But it turns out that South Africans are mere amateurs at bureaucracy compared to Higher Education in England. My life is paperwork. Paperwork if I want to give students an extra week to write their essays. Evaluations to write up about my students' evaluations of my courses. Then evaluations of the external examiner's evaluations of my evaluation of my students. (Most American universities don't even have external examiners.) Evaluations of all the courses in the department, then evaluations of all of the degrees on which those courses are offered. My reading lists have to be written up in at least three different formats (one for the library, one for the bookshop, one for the students) before each course. And, just like in South Africa, there's always someone in some office to tell you that you've misinterpreted a question or you were supposed to fill out a CQ3 instead of a QC3, and therefore your proposal/evaluation/application won't be considered again until the next committee meeting.

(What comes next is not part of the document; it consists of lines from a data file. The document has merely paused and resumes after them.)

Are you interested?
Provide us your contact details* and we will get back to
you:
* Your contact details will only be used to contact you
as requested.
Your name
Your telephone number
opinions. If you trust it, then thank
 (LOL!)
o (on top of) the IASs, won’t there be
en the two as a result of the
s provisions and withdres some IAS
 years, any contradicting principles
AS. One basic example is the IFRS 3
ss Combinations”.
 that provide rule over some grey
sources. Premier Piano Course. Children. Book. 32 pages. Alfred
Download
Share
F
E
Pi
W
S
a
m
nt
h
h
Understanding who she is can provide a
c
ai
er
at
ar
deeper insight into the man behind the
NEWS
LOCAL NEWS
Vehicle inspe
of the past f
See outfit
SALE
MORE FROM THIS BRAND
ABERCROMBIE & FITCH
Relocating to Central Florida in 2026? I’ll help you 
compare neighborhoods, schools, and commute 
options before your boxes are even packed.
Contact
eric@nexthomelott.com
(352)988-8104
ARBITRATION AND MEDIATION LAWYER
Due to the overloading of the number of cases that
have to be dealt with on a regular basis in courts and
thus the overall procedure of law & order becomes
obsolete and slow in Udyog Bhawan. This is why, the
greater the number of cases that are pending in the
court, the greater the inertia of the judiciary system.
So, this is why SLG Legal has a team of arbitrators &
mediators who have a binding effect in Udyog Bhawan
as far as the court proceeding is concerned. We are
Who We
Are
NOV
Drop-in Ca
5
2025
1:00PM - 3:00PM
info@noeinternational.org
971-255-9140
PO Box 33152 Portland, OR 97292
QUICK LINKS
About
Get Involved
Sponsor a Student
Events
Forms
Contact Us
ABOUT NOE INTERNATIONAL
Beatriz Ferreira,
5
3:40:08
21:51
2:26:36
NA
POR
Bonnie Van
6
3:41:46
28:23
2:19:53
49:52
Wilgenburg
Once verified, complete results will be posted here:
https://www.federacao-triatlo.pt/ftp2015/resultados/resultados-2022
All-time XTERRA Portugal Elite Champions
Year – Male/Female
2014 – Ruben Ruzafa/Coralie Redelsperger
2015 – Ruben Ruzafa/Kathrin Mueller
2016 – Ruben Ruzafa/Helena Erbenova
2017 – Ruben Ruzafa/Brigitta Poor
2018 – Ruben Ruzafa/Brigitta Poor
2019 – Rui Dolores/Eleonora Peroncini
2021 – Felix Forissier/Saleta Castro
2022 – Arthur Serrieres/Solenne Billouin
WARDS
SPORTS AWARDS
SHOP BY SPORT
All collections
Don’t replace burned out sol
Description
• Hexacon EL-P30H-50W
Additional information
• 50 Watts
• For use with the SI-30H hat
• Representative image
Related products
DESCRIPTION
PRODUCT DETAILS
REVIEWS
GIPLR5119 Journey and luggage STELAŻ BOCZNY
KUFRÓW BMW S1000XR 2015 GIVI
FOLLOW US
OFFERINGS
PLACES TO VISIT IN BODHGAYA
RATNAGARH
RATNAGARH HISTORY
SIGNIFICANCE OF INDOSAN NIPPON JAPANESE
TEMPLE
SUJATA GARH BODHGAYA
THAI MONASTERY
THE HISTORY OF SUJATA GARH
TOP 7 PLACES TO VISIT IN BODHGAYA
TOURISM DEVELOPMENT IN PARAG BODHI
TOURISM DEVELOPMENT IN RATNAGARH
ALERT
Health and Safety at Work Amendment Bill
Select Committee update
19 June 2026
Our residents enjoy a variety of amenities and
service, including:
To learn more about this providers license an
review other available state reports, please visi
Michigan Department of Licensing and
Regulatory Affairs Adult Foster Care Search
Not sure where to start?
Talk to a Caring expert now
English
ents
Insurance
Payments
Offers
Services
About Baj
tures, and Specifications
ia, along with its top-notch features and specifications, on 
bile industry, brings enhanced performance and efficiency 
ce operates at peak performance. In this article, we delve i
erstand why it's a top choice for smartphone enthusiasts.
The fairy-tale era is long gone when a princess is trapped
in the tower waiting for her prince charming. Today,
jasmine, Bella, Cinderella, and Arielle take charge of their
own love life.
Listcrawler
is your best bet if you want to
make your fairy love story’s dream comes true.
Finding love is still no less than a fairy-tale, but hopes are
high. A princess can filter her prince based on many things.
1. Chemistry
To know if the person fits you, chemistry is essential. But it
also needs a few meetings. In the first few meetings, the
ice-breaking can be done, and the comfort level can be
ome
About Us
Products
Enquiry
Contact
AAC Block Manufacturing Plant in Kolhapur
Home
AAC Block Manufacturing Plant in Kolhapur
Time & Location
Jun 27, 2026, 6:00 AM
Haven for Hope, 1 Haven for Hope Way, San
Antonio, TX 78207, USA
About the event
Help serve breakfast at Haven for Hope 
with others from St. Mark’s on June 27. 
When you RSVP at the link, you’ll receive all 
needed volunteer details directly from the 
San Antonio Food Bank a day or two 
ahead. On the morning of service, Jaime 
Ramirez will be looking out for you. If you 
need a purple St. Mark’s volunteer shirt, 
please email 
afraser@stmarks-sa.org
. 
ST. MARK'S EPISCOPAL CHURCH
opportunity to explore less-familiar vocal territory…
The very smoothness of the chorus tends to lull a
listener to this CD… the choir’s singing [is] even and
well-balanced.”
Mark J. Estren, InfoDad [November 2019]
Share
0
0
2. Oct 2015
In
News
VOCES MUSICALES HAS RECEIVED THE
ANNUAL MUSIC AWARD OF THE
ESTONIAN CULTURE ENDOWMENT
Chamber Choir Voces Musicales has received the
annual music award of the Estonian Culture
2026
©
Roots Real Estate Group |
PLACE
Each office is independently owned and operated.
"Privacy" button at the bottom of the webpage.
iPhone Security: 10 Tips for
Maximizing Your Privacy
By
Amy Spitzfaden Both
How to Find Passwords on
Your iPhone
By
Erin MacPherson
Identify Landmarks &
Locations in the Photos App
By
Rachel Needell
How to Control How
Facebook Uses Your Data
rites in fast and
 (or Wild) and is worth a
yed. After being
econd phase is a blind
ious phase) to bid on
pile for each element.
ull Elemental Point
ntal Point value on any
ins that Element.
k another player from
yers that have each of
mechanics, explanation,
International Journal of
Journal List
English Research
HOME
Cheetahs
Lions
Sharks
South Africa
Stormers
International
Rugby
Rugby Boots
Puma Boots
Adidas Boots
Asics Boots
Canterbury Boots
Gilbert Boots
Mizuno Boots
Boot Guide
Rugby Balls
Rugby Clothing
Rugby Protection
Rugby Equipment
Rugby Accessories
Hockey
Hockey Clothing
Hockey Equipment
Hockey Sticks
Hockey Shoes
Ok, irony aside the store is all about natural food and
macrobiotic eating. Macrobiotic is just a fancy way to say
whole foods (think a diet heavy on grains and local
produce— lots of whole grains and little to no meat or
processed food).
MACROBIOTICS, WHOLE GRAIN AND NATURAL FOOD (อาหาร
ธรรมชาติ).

But the most difficult part is that I have a big block against talking about this paperwork, because I just can't get my brain around the local terminology. My colleagues use the term pro forma for what I would call a form. This is a Latin prepositional phrase that means 'on account of form'. Using it as an adverb seems natural (It was done pro forma), as does using it as an adjective (a pro forma document). My colleagues use it as a noun, though, which I've never experienced outside the UK. The noun sense ('an official form for completion' [OED]) is not found in American dictionaries (well, at least not Merriam-Webster's or American Heritage), but is in Oxford's. It's spelt a variety of ways:
1945 Ann. Trop. Med. & Parasitol. XXXIX. 226 A senior member of the nursing staff..checked that the patient took the tablet and recorded each dose given and taken on a pro-forma. [OED]The examples above make clear that use of this term is common in medical jargon, but I'm here to tell you that the term is alive and well in English Higher Education as well.
1978 Jrnl. R. Soc. Med. LXXI. 413 Details of the illness were recorded on a proforma. [OED]
Use of a pro forma for head injuries in the accident and emergency department [Journal of Accident and Emergency Medicine, 1994]
Now, form in this meaning is perfectly sayable in British English, so I'm not really sure what has motivated the use of pro forma as a noun. But we can note that form has another sense in BrE, relating to a division of students in a school, discussed back here.